Check each line of the records below for the word "ayaklarının" and copy those where it appears.

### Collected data

◆ ◆ ◆ ◆

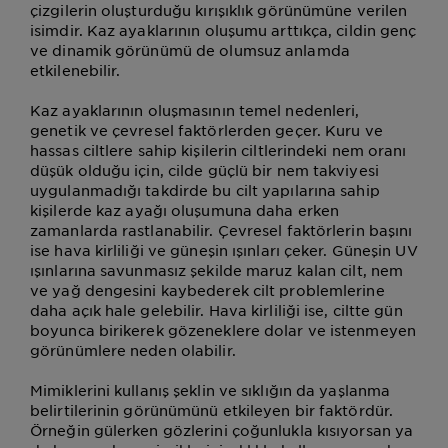
çizgilerin oluşturduğu kırışıklık görünümüne verilen
isimdir. Kaz ayaklarının oluşumu arttıkça, cildin genç
ve dinamik görünümü de olumsuz anlamda
etkilenebilir.
Kaz ayaklarının oluşmasının temel nedenleri,
genetik ve çevresel faktörlerden geçer. Kuru ve
hassas ciltlere sahip kişilerin ciltlerindeki nem oranı
düşük olduğu için, cilde güçlü bir nem takviyesi
uygulanmadığı takdirde bu cilt yapılarına sahip
kişilerde kaz ayağı oluşumuna daha erken
zamanlarda rastlanabilir. Çevresel faktörlerin başını
ise hava kirliliği ve güneşin ışınları çeker. Güneşin UV
ışınlarına savunmasız şekilde maruz kalan cilt, nem
ve yağ dengesini kaybederek cilt problemlerine
daha açık hale gelebilir. Hava kirliliği ise, ciltte gün
boyunca birikerek gözeneklere dolar ve istenmeyen
görünümlere neden olabilir.
Mimiklerini kullanış şeklin ve sıklığın da yaşlanma
belirtilerinin görünümünü etkileyen bir faktördür.
Örneğin gülerken gözlerini çoğunlukla kısıyorsan ya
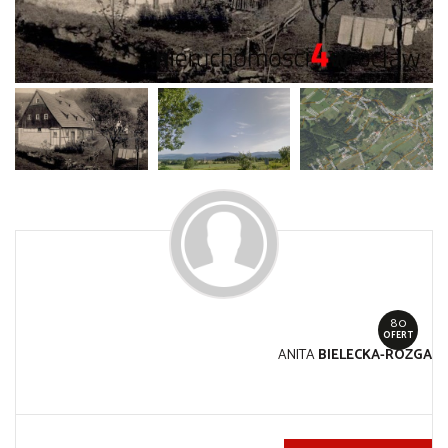
80
OFERT
ANITA
BIELECKA-RÓZGA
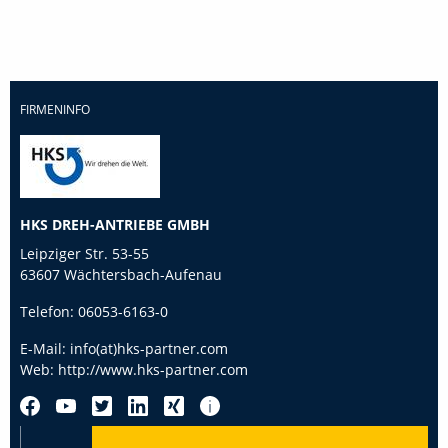
FIRMENINFO
HKS DREH-ANTRIEBE GMBH
Leipziger Str. 53-55
63607 Wächtersbach-Aufenau
Telefon:
06053-6163-0
E-Mail:
info(at)hks-partner.com
Web:
http://www.hks-partner.com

◆ ◆ ◆ ◆

### Solution for this exercise
isimdir. Kaz ayaklarının oluşumu arttıkça, cildin genç
Kaz ayaklarının oluşmasının temel nedenleri,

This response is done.